Assignment:
The records sit below. Return every line in them that holds the word "What".

Dataset records:
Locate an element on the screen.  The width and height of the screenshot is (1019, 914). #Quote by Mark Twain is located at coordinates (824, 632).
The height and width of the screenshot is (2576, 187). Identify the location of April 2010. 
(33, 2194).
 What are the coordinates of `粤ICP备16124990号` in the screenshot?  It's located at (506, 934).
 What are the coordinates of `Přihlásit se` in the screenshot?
* * *
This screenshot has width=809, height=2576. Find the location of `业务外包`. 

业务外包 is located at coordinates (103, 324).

Final answer:
 What are the coordinates of `粤ICP备16124990号` in the screenshot?  It's located at (506, 934).
 What are the coordinates of `Přihlásit se` in the screenshot?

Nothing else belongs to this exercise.